何ごとも 夢のごとくに過ぎにけり 万燈(まんどう)の上の桃色の月
【作者】北原白秋
【補足】万燈は、仏前に供える灯火(ともしび)のことです。
春過ぎて 夏来にけりとおもほゆる 大藤棚のながき藤浪
【作者】北原白秋
【補足】持統天皇の「春すぎて 夏来にけらし…」を彷彿とさせる歌ですね。
昼顔の 花咲く濱の真砂路に 跡もとどめず夕立の雨
【作者】正岡子規(まさおか しき)
【補足】俳句、短歌を含めて、近代の文学に大きな影響を与えました。夏目漱石、南方熊楠(みなかた くまぐす)、山田美妙(やまだ びみょう)らは東大予備門の同窓生です。結核によって、満34歳で亡くなっています。
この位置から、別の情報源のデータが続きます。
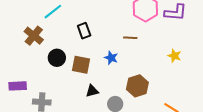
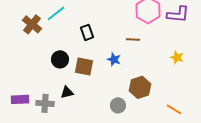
brown cross: (34, 36) -> (32, 24), moved
purple rectangle: (18, 86) -> (20, 99), moved
black triangle: (92, 91) -> (67, 92), moved

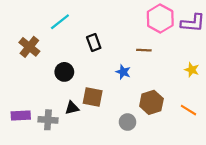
brown cross: (32, 24) -> (29, 47), moved
brown square: (84, 66) -> (93, 97), moved
orange line: (174, 109) -> (189, 110), moved

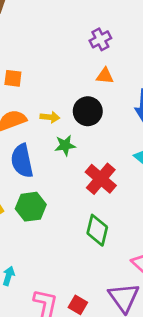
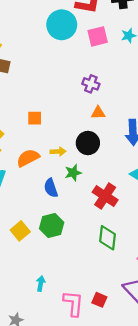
purple cross: (100, 39) -> (91, 84), turned -35
orange square: (13, 78) -> (35, 118), moved
blue semicircle: (22, 161) -> (51, 188), moved, size x0.7

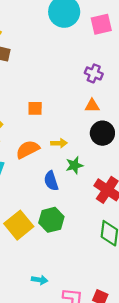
orange triangle: (98, 113) -> (92, 106), moved
black circle: (88, 143) -> (102, 133), moved
yellow square: (20, 231) -> (19, 225), size x1.4
cyan arrow: (41, 283) -> (40, 280), turned 88

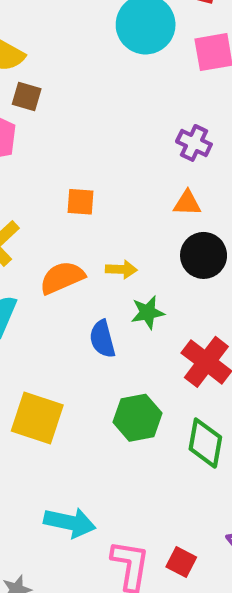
green hexagon: (51, 220) -> (138, 418), moved
yellow square: (19, 225) -> (37, 418), turned -36
cyan arrow: (40, 280) -> (70, 522), size x1.6

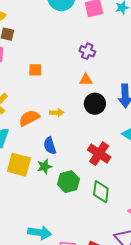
orange square: (81, 202) -> (35, 70), moved
green star: (148, 312) -> (44, 167), moved
yellow square: (37, 418) -> (19, 165), moved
子規とは、「血を吐くまで鳴く」といわれるホトトギスの漢字表記で、結核を患って喀血した自信を重ね合わせたものです。
「うらやまし ひと日住まばや 子規なく山ざとの柴のいほりに」 (樋口一葉)
松蔭に わきて流るる眞清水の 藻にすむ魚は夏をしらじな
【作者】正岡子規
【補足】「眞」は「真」の旧字体です。
むさしのの しののをすすきかたよりに なびけば残る有明の月
【作者】正岡子規
【補足】すすきと月の組み合わせに風情を感じますね。
眼ざむるや さやかにそれとわきがたき ゆめに疲れし夏のしののめ
【作者】若山牧水
【補足】「しののめ」とは、明け方、夜明けのことです。
ゆあみする 泉の底の小百合花 二十の夏をうつくしと見ぬ
【作者】与謝野晶子
【補足】「ゆあみ(湯浴み)」は入浴することです。
夕やけの 光の街は瓦斯(ガス)の灯の 青くあやしく満ちゆかんとす
【作者】島木赤彦
【補足】明治時代の初期に、街路灯としてガス灯が導入されました。